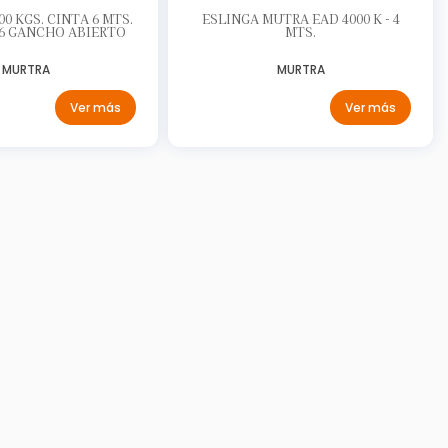
0 KGS. CINTA 6 MTS.
ESLINGA MUTRA EAD 4000 K - 4
-6 GANCHO ABIERTO
MTS.
MURTRA
MURTRA
Ver más
Ver más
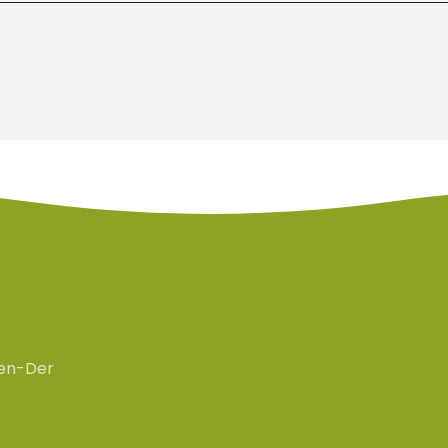
en-Der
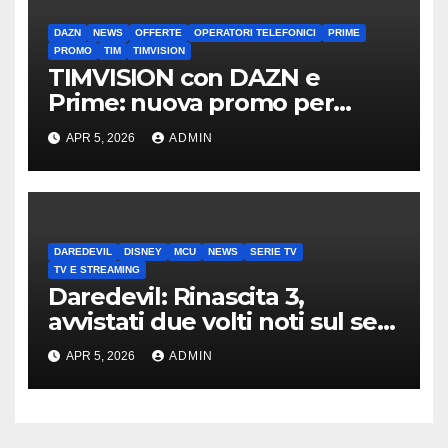
DAZN
NEWS
OFFERTE
OPERATORI TELEFONICI
PRIME
PROMO
TIM
TIMVISION
TIMVISION con DAZN e
Prime: nuova promo per
clienti TIM
APR 5, 2026
ADMIN
DAREDEVIL
DISNEY
MCU
NEWS
SERIE TV
TV E STREAMING
Daredevil: Rinascita 3,
avvistati due volti noti sul set
di New York
APR 5, 2026
ADMIN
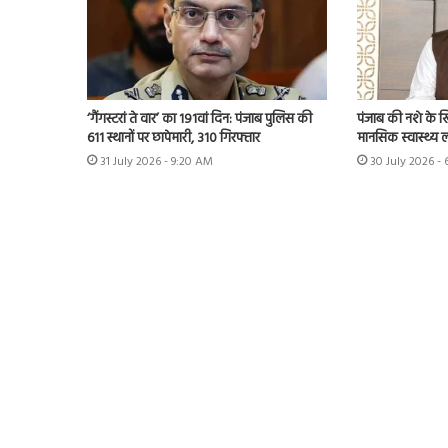
‘गैंगस्टरां ते वार’ का 191वां दिन: पंजाब पुलिस की
पंजाब की नशे के 
611 स्थानों पर छापेमारी, 310 गिरफ्तार
मानसिक स्वास्थ्य लीड
31 July 2026 - 9:20 AM
30 July 2026 -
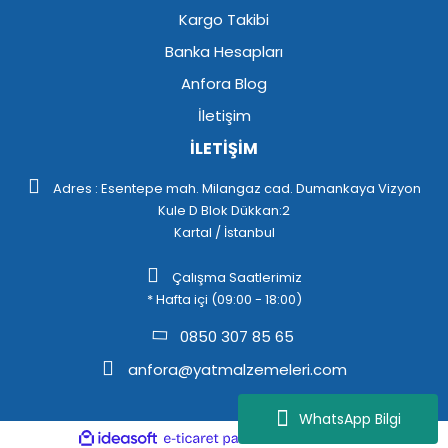
Kargo Takibi
Banka Hesapları
Anfora Blog
İletişim
İLETİŞİM
Adres : Esentepe mah. Milangaz cad. Dumankaya Vizyon
Kule D Blok Dükkan:2
Kartal / İstanbul
Çalışma Saatlerimiz
* Hafta içi (09:00 - 18:00)
0850 307 85 65
anfora@yatmalzemeleri.com
WhatsApp Bilgi
ile
ideasoft
e-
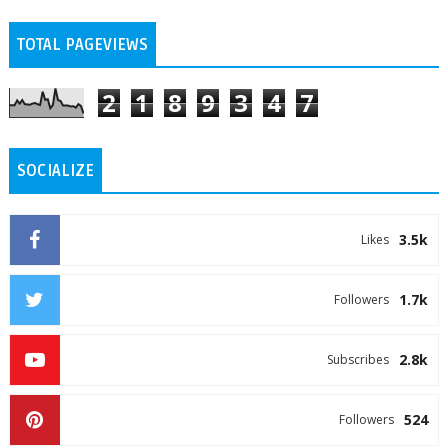
TOTAL PAGEVIEWS
2
1
8
9
3
4
7
SOCIALIZE
3.5k
Likes
1.7k
Followers
2.8k
Subscribes
524
Followers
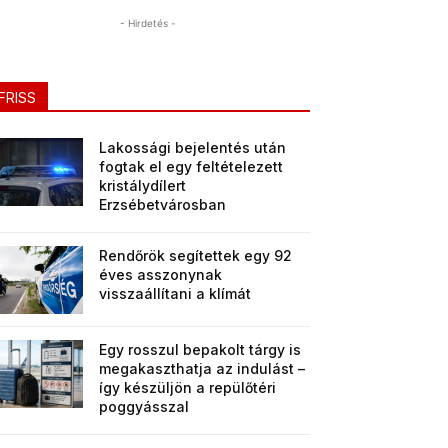
- Hirdetés -
FRISS
Lakossági bejelentés után
fogtak el egy feltételezett
kristálydílert
Erzsébetvárosban
Rendőrök segítettek egy 92
éves asszonynak
visszaállítani a klímát
Egy rosszul bepakolt tárgy is
megakaszthatja az indulást –
így készüljön a repülőtéri
poggyásszal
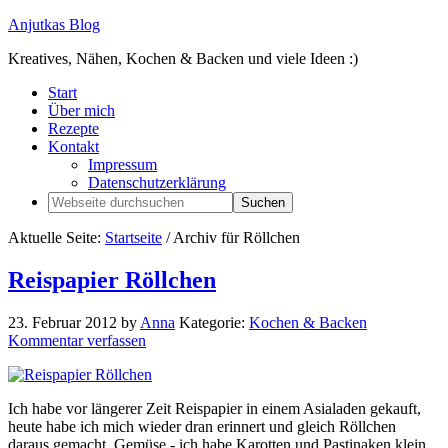
Anjutkas Blog
Kreatives, Nähen, Kochen & Backen und viele Ideen :)
Start
Über mich
Rezepte
Kontakt
Impressum
Datenschutzerklärung
Aktuelle Seite:
Startseite
/
Archiv für Röllchen
Reispapier Röllchen
23. Februar 2012
by
Anna
Kategorie:
Kochen & Backen
Kommentar verfassen
Ich habe vor längerer Zeit Reispapier in einem Asialaden gekauft,
heute habe ich mich wieder dran erinnert und gleich Röllchen
daraus gemacht. Gemüse - ich habe Karotten und Pastinaken klein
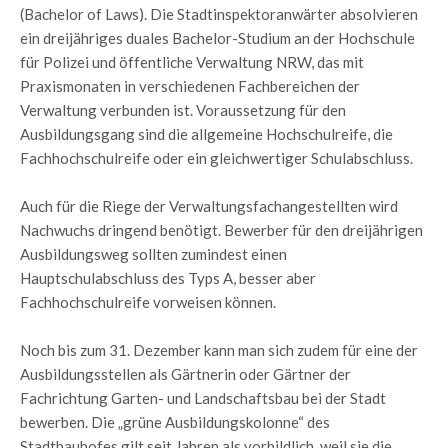
(Bachelor of Laws). Die Stadtinspektoranwärter absolvieren
ein dreijähriges duales Bachelor-Studium an der Hochschule
für Polizei und öffentliche Verwaltung NRW, das mit
Praxismonaten in verschiedenen Fachbereichen der
Verwaltung verbunden ist. Voraussetzung für den
Ausbildungsgang sind die allgemeine Hochschulreife, die
Fachhochschulreife oder ein gleichwertiger Schulabschluss.
Auch für die Riege der Verwaltungsfachangestellten wird
Nachwuchs dringend benötigt. Bewerber für den dreijährigen
Ausbildungsweg sollten zumindest einen
Hauptschulabschluss des Typs A, besser aber
Fachhochschulreife vorweisen können.
Noch bis zum 31. Dezember kann man sich zudem für eine der
Ausbildungsstellen als Gärtnerin oder Gärtner der
Fachrichtung Garten- und Landschaftsbau bei der Stadt
bewerben. Die „grüne Ausbildungskolonne“ des
Stadtbauhofes gilt seit Jahren als vorbildlich, weil sie die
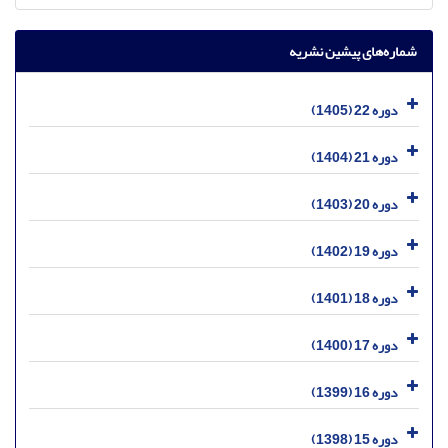
شماره‌های پیشین نشریه
دوره 22 (1405)
دوره 21 (1404)
دوره 20 (1403)
دوره 19 (1402)
دوره 18 (1401)
دوره 17 (1400)
دوره 16 (1399)
دوره 15 (1398)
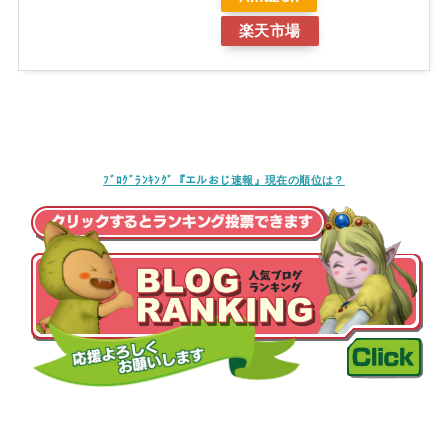
楽天市場
ﾌﾞﾛｸﾞﾗﾝｷﾝｸﾞ『エルおじ速報』現在の順位は？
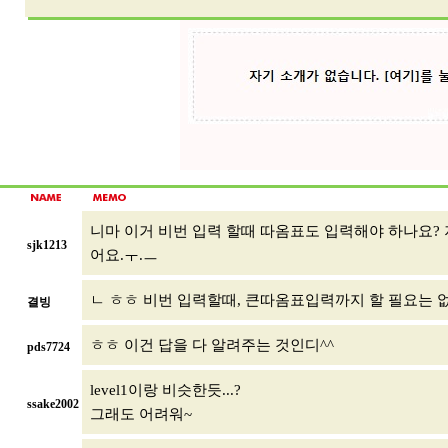
니마 이거 비번 입력 할때 따옴표도 입력해야 하나요? 
sjk1213
어요.ㅜ.ㅡ
ㄴ ㅎㅎ 비번 입력할때, 큰따옴표입력까지 할 필요는 
결빙
ㅎㅎ 이건 답을 다 알려주는 것인디^^
pds7724
level1이랑 비슷한듯...?
ssake2002
그래도 어려워~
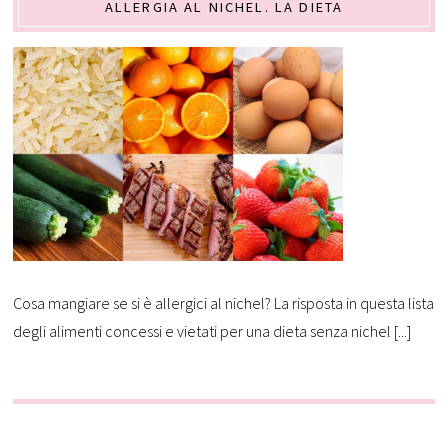
ALLERGIA AL NICHEL. LA DIETA
Cosa mangiare se si è allergici al nichel? La risposta in questa lista
degli alimenti concessi e vietati per una dieta senza nichel [...]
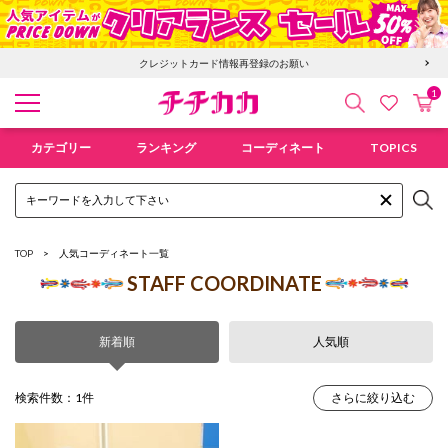
クレジットカード情報再登録のお願い
1
検索
カ
お気に入
チチカカ オンラインショップ
カテゴリー
ランキング
コーディネート
TOPICS
TOP
人気コーディネート一覧
STAFF COORDINATE
新着順
人気順
検索件数：1件
さらに絞り込む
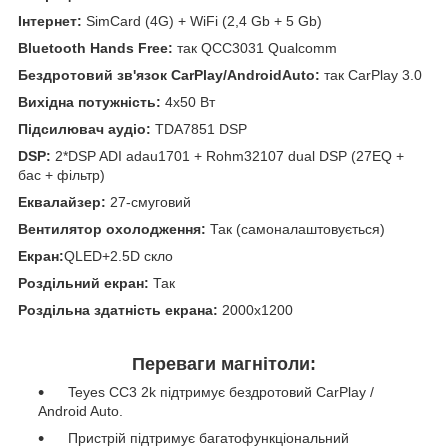
Інтернет:
SimCard (4G) + WiFi (2,4 Gb + 5 Gb)
Bluetooth Hands Free:
так QCC3031 Qualcomm
Бездротовий зв'язок CarPlay/AndroidAuto:
так CarPlay 3.0
Вихідна потужність:
4x50 Вт
Підсилювач аудіо:
TDA7851 DSP
DSP:
2*DSP ADI adau1701 + Rohm32107 dual DSP (27EQ +
бас + фільтр)
Еквалайзер:
27-смуговий
Вентилятор охолодження:
Так (самоналаштовується)
Екран:
QLED+2.5D скло
Роздільний екран:
Так
Роздільна здатність екрана:
2000x1200
Переваги магнітоли:
Teyes CC3 2k підтримує бездротовий CarPlay /
Android Auto.
Пристрій підтримує багатофункціональний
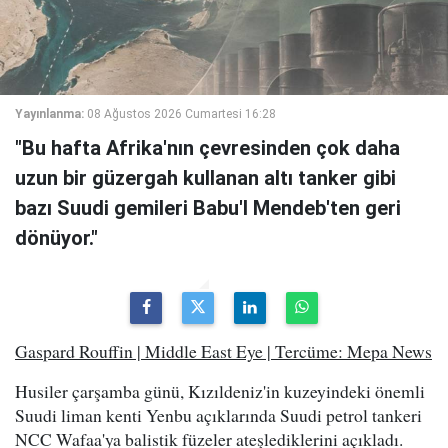
Yayınlanma:
08 Ağustos 2026 Cumartesi 16:28
"Bu hafta Afrika'nın çevresinden çok daha
uzun bir güzergah kullanan altı tanker gibi
bazı Suudi gemileri Babu'l Mendeb'ten geri
dönüyor."
Gaspard Rouffin | Middle East Eye | Tercüme: Mepa News
Husiler çarşamba günü, Kızıldeniz'in kuzeyindeki önemli
Suudi liman kenti Yenbu açıklarında Suudi petrol tankeri
NCC Wafaa'ya balistik füzeler ateşlediklerini açıkladı.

==================================================

_PROBLEM TO SOLVE_
Text only, no pictures: copy every entry exactly.

_EXERCISE RESULT_
0 KGS. CINTA 6 MTS.
ESLINGA MUTRA EAD 4000 K - 4
-6 GANCHO ABIERTO
MTS.
MURTRA
MURTRA
Ver más
Ver más
en-Der
DAZN
NEWS
OFFERTE
OPERATORI TELEFONICI
PRIME
PROMO
TIM
TIMVISION
TIMVISION con DAZN e
Prime: nuova promo per
clienti TIM
APR 5, 2026
ADMIN
DAREDEVIL
DISNEY
MCU
NEWS
SERIE TV
TV E STREAMING
Daredevil: Rinascita 3,
avvistati due volti noti sul set
di New York
APR 5, 2026
ADMIN
‘गैंगस्टरां ते वार’ का 191वां दिन: पंजाब पुलिस की
पंजाब की नशे के 
611 स्थानों पर छापेमारी, 310 गिरफ्तार
मानसिक स्वास्थ्य लीड
31 July 2026 - 9:20 AM
30 July 2026 -
Kargo Takibi
Banka Hesapları
Anfora Blog
İletişim
İLETİŞİM
Adres : Esentepe mah. Milangaz cad. Dumankaya Vizyon
Kule D Blok Dükkan:2
Kartal / İstanbul
Çalışma Saatlerimiz
* Hafta içi (09:00 - 18:00)
0850 307 85 65
anfora@yatmalzemeleri.com
WhatsApp Bilgi
ile
ideasoft
e-
TOTAL PAGEVIEWS
2
1
8
9
3
4
7
SOCIALIZE
3.5k
Likes
1.7k
Followers
2.8k
Subscribes
524
Followers
- Hirdetés -
FRISS
Lakossági bejelentés után
fogtak el egy feltételezett
kristálydílert
Erzsébetvárosban
Rendőrök segítettek egy 92
éves asszonynak
visszaállítani a klímát
Egy rosszul bepakolt tárgy is
megakaszthatja az indulást –
így készüljön a repülőtéri
poggyásszal
Anjutkas Blog
Kreatives, Nähen, Kochen & Backen und viele Ideen :)
Start
Über mich
Rezepte
Kontakt
Impressum
Datenschutzerklärung
Aktuelle Seite:
Startseite
/
Archiv für Röllchen
Reispapier Röllchen
23. Februar 2012
by
Anna
Kategorie:
Kochen & Backen
Kommentar verfassen
Ich habe vor längerer Zeit Reispapier in einem Asialaden gekauft,
heute habe ich mich wieder dran erinnert und gleich Röllchen
daraus gemacht. Gemüse - ich habe Karotten und Pastinaken klein
(Bachelor of Laws). Die Stadtinspektoranwärter absolvieren
ein dreijähriges duales Bachelor-Studium an der Hochschule
für Polizei und öffentliche Verwaltung NRW, das mit
Praxismonaten in verschiedenen Fachbereichen der
Verwaltung verbunden ist. Voraussetzung für den
Ausbildungsgang sind die allgemeine Hochschulreife, die
Fachhochschulreife oder ein gleichwertiger Schulabschluss.
Auch für die Riege der Verwaltungsfachangestellten wird
Nachwuchs dringend benötigt. Bewerber für den dreijährigen
Ausbildungsweg sollten zumindest einen
Hauptschulabschluss des Typs A, besser aber
Fachhochschulreife vorweisen können.
Noch bis zum 31. Dezember kann man sich zudem für eine der
Ausbildungsstellen als Gärtnerin oder Gärtner der
Fachrichtung Garten- und Landschaftsbau bei der Stadt
bewerben. Die „grüne Ausbildungskolonne“ des
Stadtbauhofes gilt seit Jahren als vorbildlich, weil sie die
شماره‌های پیشین نشریه
دوره 22 (1405)
دوره 21 (1404)
دوره 20 (1403)
دوره 19 (1402)
دوره 18 (1401)
دوره 17 (1400)
دوره 16 (1399)
دوره 15 (1398)
楽天市場
ﾌﾞﾛｸﾞﾗﾝｷﾝｸﾞ『エルおじ速報』現在の順位は？
니마 이거 비번 입력 할때 따옴표도 입력해야 하나요? 
sjk1213
어요.ㅜ.ㅡ
ㄴ ㅎㅎ 비번 입력할때, 큰따옴표입력까지 할 필요는 
결빙
ㅎㅎ 이건 답을 다 알려주는 것인디^^
pds7724
level1이랑 비슷한듯...?
ssake2002
그래도 어려워~
ALLERGIA AL NICHEL. LA DIETA
Cosa mangiare se si è allergici al nichel? La risposta in questa lista
degli alimenti concessi e vietati per una dieta senza nichel [...]
クレジットカード情報再登録のお願い
1
検索
カ
お気に入
チチカカ オンラインショップ
カテゴリー
ランキング
コーディネート
TOPICS
TOP
人気コーディネート一覧
STAFF COORDINATE
新着順
人気順
検索件数：1件
さらに絞り込む
Інтернет:
SimCard (4G) + WiFi (2,4 Gb + 5 Gb)
Bluetooth Hands Free:
так QCC3031 Qualcomm
Бездротовий зв'язок CarPlay/AndroidAuto:
так CarPlay 3.0
Вихідна потужність:
4x50 Вт
Підсилювач аудіо:
TDA7851 DSP
DSP:
2*DSP ADI adau1701 + Rohm32107 dual DSP (27EQ +
бас + фільтр)
Еквалайзер:
27-смуговий
Вентилятор охолодження:
Так (самоналаштовується)
Екран:
QLED+2.5D скло
Роздільний екран:
Так
Роздільна здатність екрана:
2000x1200
Переваги магнітоли:
Teyes CC3 2k підтримує бездротовий CarPlay /
Android Auto.
Пристрій підтримує багатофункціональний
Yayınlanma:
08 Ağustos 2026 Cumartesi 16:28
"Bu hafta Afrika'nın çevresinden çok daha
uzun bir güzergah kullanan altı tanker gibi
bazı Suudi gemileri Babu'l Mendeb'ten geri
dönüyor."
Gaspard Rouffin | Middle East Eye | Tercüme: Mepa News
Husiler çarşamba günü, Kızıldeniz'in kuzeyindeki önemli
Suudi liman kenti Yenbu açıklarında Suudi petrol tankeri
NCC Wafaa'ya balistik füzeler ateşlediklerini açıkladı.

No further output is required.